## TO DO
Pictures are not part of the copy. Set down exactly the lines from the one containing "1952-1953년경 미군을 만나 결혼" through the last line of the material below.

## THE DATA
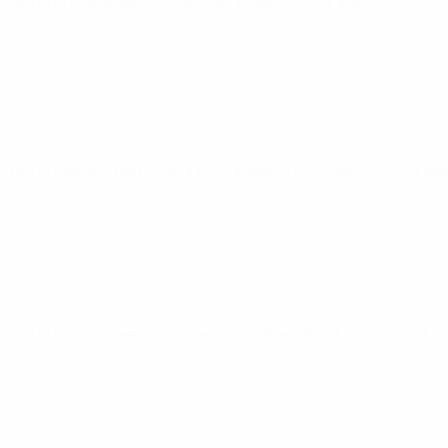
World Cup Women's European Qualifiers
Di 9 Juni 2026
· Lig
World Cup Women's European Qualifiers
Fr 5 Juni 2026
· Lig
World Cup Women's European Qualifiers
Sa 18 Apr. 2026
· Li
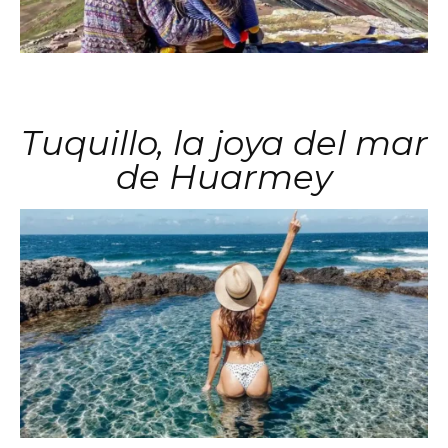
Tuquillo, la joya del mar
de Huarmey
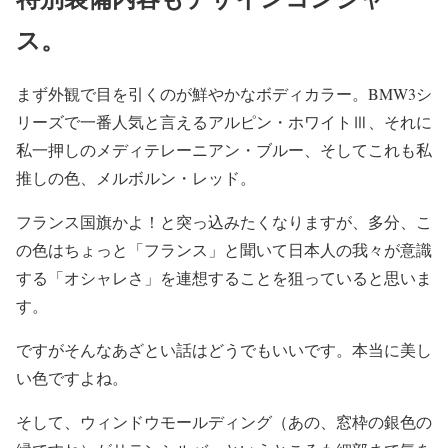
ス。
まず外観で目を引くのが鮮やかなボディカラー。BMW3シ
リーズで一番人気と言えるアルピン・ホワイトⅢ、それに
私一押しのメディテレーニアン・ブルー、そしてこれも私
推しの色、メルボルン・レッド。
フランス国旗かよ！と突っ込みたくなりますが、多分、こ
の色はちょっと「フランス」と聞いて日本人の我々が意識
する「オシャレさ」を連想することを狙っていると思いま
す。
ですがそんなあざとい話はどうでもいいです。本当に美し
い色ですよね。
そして、ウィンドウモールディング（あの、窓枠の銀色の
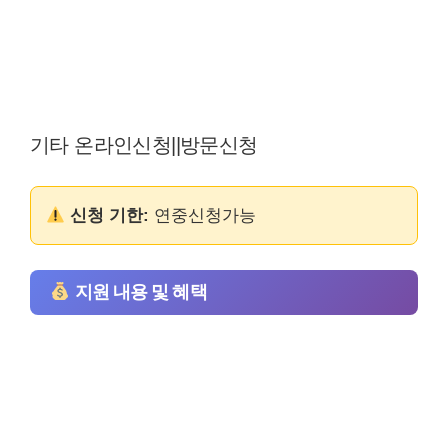
기타 온라인신청||방문신청
신청 기한:
연중신청가능
지원 내용 및 혜택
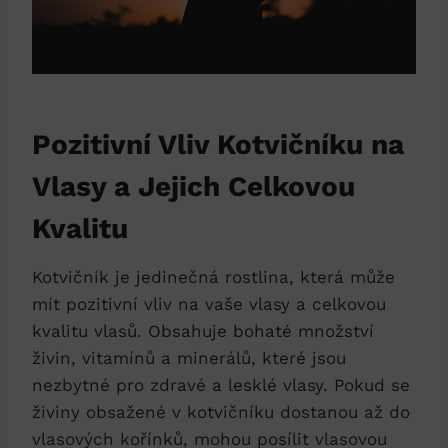
Pozitivní Vliv Kotvičníku na
Vlasy a Jejich Celkovou
Kvalitu
Kotvičník je jedinečná rostlina, která může
mít pozitivní vliv na vaše vlasy a celkovou
kvalitu vlasů. Obsahuje bohaté množství
živin, vitamínů a minerálů, které jsou
nezbytné pro zdravé a lesklé vlasy. Pokud se
živiny obsažené v kotvičníku dostanou až do
vlasových kořínků, mohou posílit vlasovou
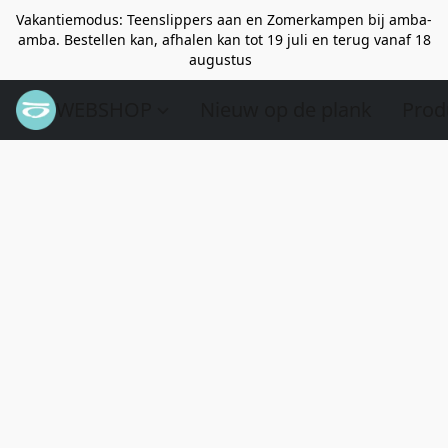
Vakantiemodus: Teenslippers aan en Zomerkampen bij amba-
amba. Bestellen kan, afhalen kan tot 19 juli en terug vanaf 18
augustus
WEBSHOP
Nieuw op de plank
Prod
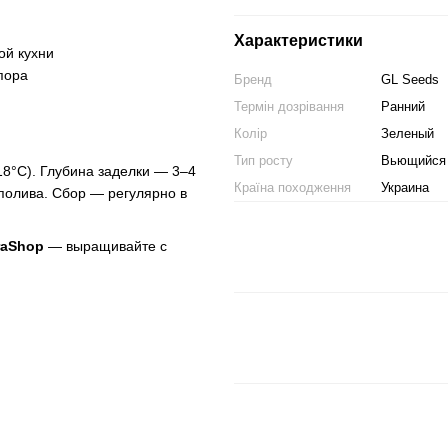
Характеристики
ой кухни
пора
Бренд
GL Seeds
Термін дозрівання
Ранний
Колір
Зеленый
Тип росту
Вьющийся
18°C). Глубина заделки — 3–4
Країна походження
Украина
 полива. Сбор — регулярно в
raShop
— выращивайте с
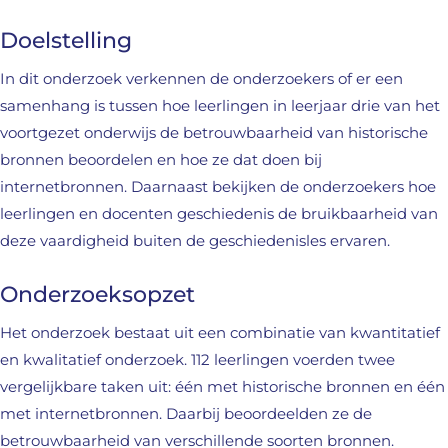
Doelstelling
In dit onderzoek verkennen de onderzoekers of er een
samenhang is tussen hoe leerlingen in leerjaar drie van het
voortgezet onderwijs de betrouwbaarheid van historische
bronnen beoordelen en hoe ze dat doen bij
internetbronnen. Daarnaast bekijken de onderzoekers hoe
leerlingen en docenten geschiedenis de bruikbaarheid van
deze vaardigheid buiten de geschiedenisles ervaren.
Onderzoeksopzet
Het onderzoek bestaat uit een combinatie van kwantitatief
en kwalitatief onderzoek. 112 leerlingen voerden twee
vergelijkbare taken uit: één met historische bronnen en één
met internetbronnen. Daarbij beoordeelden ze de
betrouwbaarheid van verschillende soorten bronnen.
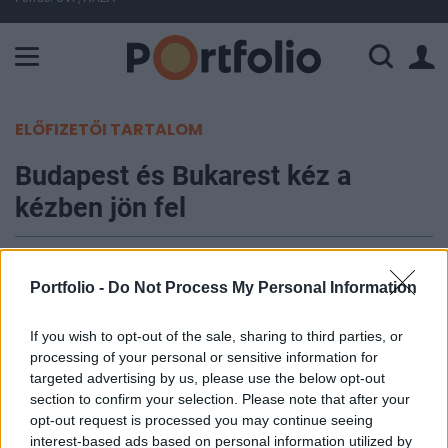
A Paksi Atomerőmű összteljesítménye 224 MW. A Duna vízállá
ELŐFIZETŐI TARTALOM
Budapest és Bukarest kéz a
kézben jön fel
Csűrös Csanád
2016. november 14. 12:37
Portfolio -
Do Not Process My Personal Information
Optimista rövid távú kilátások, továbbra is vonzó
If you wish to opt-out of the sale, sharing to third parties, or
processing of your personal or sensitive information for
befektetési lehetőségek és egyre több új tőke
targeted advertising by us, please use the below opt-out
jellemzi a közép-európai ingatlanpiac nemzetközi
section to confirm your selection. Please note that after your
megítélését. Röviden legalábbis így lehetne
opt-out request is processed you may continue seeing
összefoglalni a Portfolio és az RICS közös,
interest-based ads based on personal information utilized by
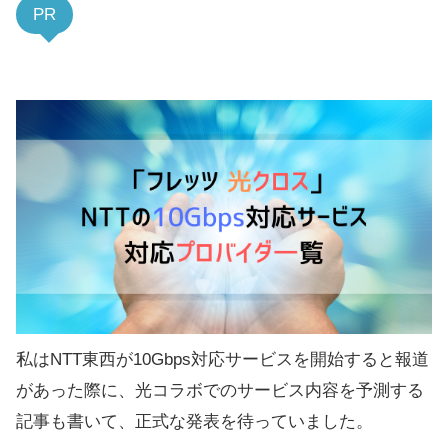
PR
私はNTT東西が10Gbps対応サービスを開始すると報道
があった際に、光コラボでのサービス内容を予測する
記事も書いて、正式な発表を待っていました。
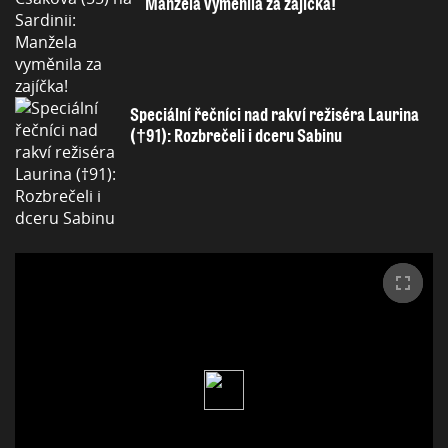
Manžela vyměnila za zajíčka!
Speciální řečníci nad rakví režiséra Laurina
(†91): Rozbrečeli i dceru Sabinu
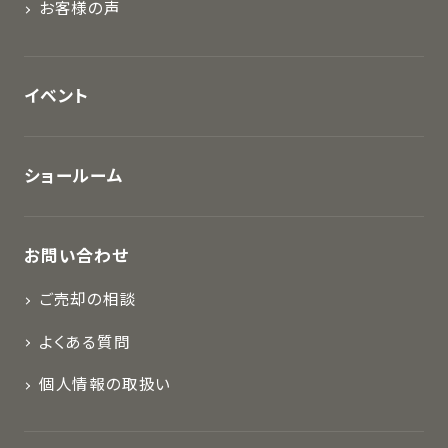
お客様の声
イベント
ショールーム
お問い合わせ
ご売却の相談
よくある質問
個人情報の取扱い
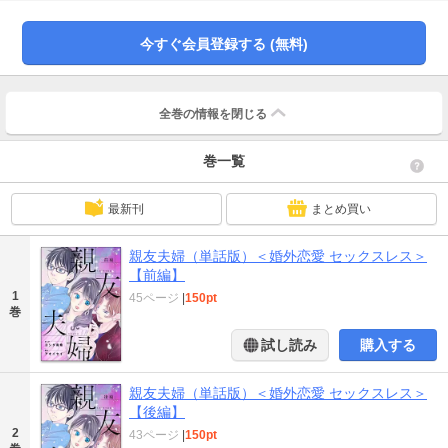
たての優秀だけど生意気な年下男子にアプローチされて──？ ※この作品は
「婚外恋愛 セックスレス」に収録されております。重複購入にご注意下さい。
今すぐ会員登録する (無料)
全巻の情報を
閉じる
巻一覧
最新刊
まとめ買い
親友夫婦（単話版）＜婚外恋愛 セックスレス＞
【前編】
1
45ページ
|
150pt
巻
試し読み
購入する
親友夫婦（単話版）＜婚外恋愛 セックスレス＞
【後編】
2
43ページ
|
150pt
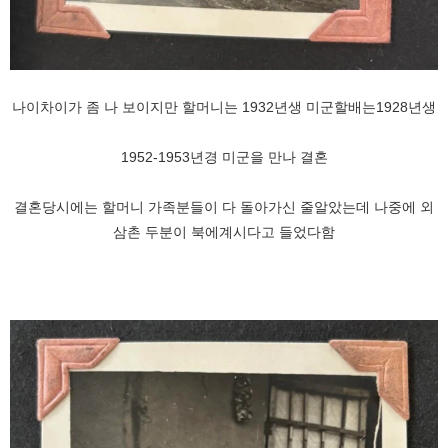
나이차이가 좀 나 보이지만 할머니는 1932년생 미군할배는1928년생
1952-1953년경 미군을 만나 결혼
결혼당시에는 할머니 가족분들이 다 돌아가신 줄알았는데 나중에 외
삼촌 두분이 북에계시다고 들었다함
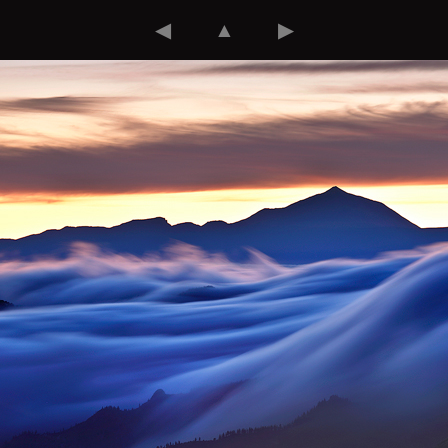
◀
▲
▶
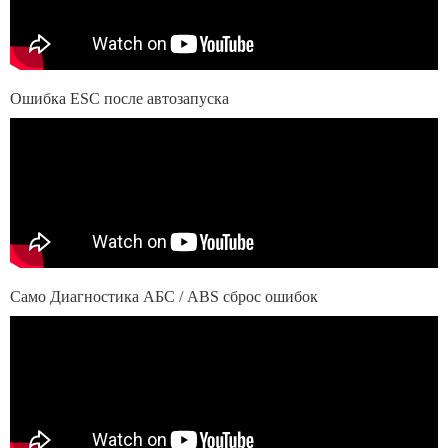
Ошибка ESC после автозапуска
Само Диагностика АБС / ABS сброс ошибок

## REPLY
1952-1953년경 미군을 만나 결혼
결혼당시에는 할머니 가족분들이 다 돌아가신 줄알았는데 나중에 외
삼촌 두분이 북에계시다고 들었다함
◀
▲
▶
Ошибка ESC после автозапуска
Само Диагностика АБС / ABS сброс ошибок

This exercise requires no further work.